▸ Task requirements
Copy the records below exactly as they stand. Leave out the pictures.

(Dataset entries)
----
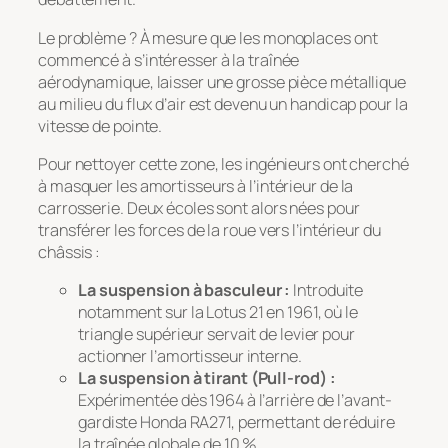
Le problème ? À mesure que les monoplaces ont
commencé à s’intéresser à la traînée
aérodynamique, laisser une grosse pièce métallique
au milieu du flux d’air est devenu un handicap pour la
vitesse de pointe.
Pour nettoyer cette zone, les ingénieurs ont cherché
à masquer les amortisseurs à l’intérieur de la
carrosserie. Deux écoles sont alors nées pour
transférer les forces de la roue vers l’intérieur du
châssis :
La suspension à basculeur :
Introduite
notamment sur la Lotus 21 en 1961, où le
triangle supérieur servait de levier pour
actionner l’amortisseur interne.
La suspension à tirant (Pull-rod) :
Expérimentée dès 1964 à l’arrière de l’avant-
gardiste Honda RA271, permettant de réduire
la traînée globale de 10 %.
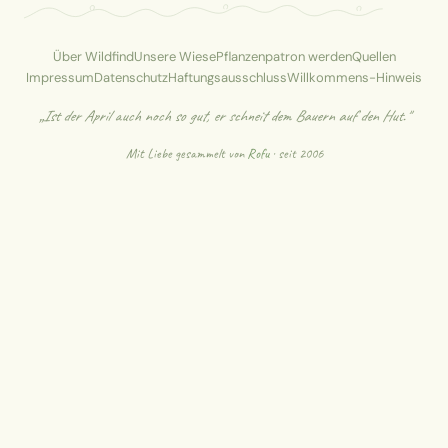
Über Wildfind
Unsere Wiese
Pflanzenpatron werden
Quellen
Impressum
Datenschutz
Haftungsausschluss
Willkommens-Hinweis
„Ist der April auch noch so gut, er schneit dem Bauern auf den Hut."
Mit Liebe gesammelt von
Rofu
· seit 2006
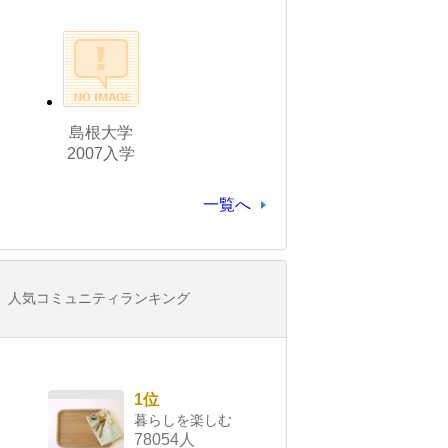
島根大学
2007入学
一覧へ
人気コミュニティランキング
1位
暮らしを楽しむ
78054人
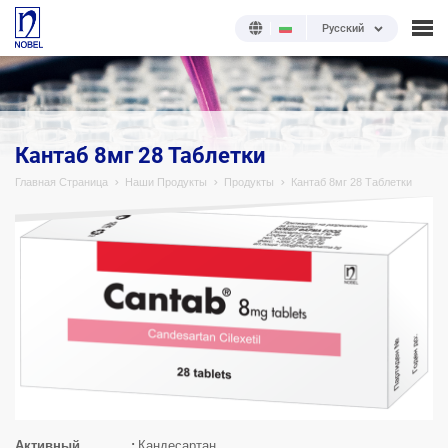
Русский
;
Кантаб 8мг 28 Таблетки
Главная Страница
Наши Продукты
Продукты
Кантаб 8мг 28 Таблетки
Активный
Кандесартан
----
▸ Output for this task
Le problème ? À mesure que les monoplaces ont
commencé à s’intéresser à la traînée
aérodynamique, laisser une grosse pièce métallique
au milieu du flux d’air est devenu un handicap pour la
vitesse de pointe.
Pour nettoyer cette zone, les ingénieurs ont cherché
à masquer les amortisseurs à l’intérieur de la
carrosserie. Deux écoles sont alors nées pour
transférer les forces de la roue vers l’intérieur du
châssis :
La suspension à basculeur :
Introduite
notamment sur la Lotus 21 en 1961, où le
triangle supérieur servait de levier pour
actionner l’amortisseur interne.
La suspension à tirant (Pull-rod) :
Expérimentée dès 1964 à l’arrière de l’avant-
gardiste Honda RA271, permettant de réduire
la traînée globale de 10 %.
Über Wildfind
Unsere Wiese
Pflanzenpatron werden
Quellen
Impressum
Datenschutz
Haftungsausschluss
Willkommens-Hinweis
„Ist der April auch noch so gut, er schneit dem Bauern auf den Hut."
Mit Liebe gesammelt von
Rofu
· seit 2006
島根大学
2007入学
一覧へ
人気コミュニティランキング
1位
暮らしを楽しむ
78054人
Русский
;
Кантаб 8мг 28 Таблетки
Главная Страница
Наши Продукты
Продукты
Кантаб 8мг 28 Таблетки
Активный
Кандесартан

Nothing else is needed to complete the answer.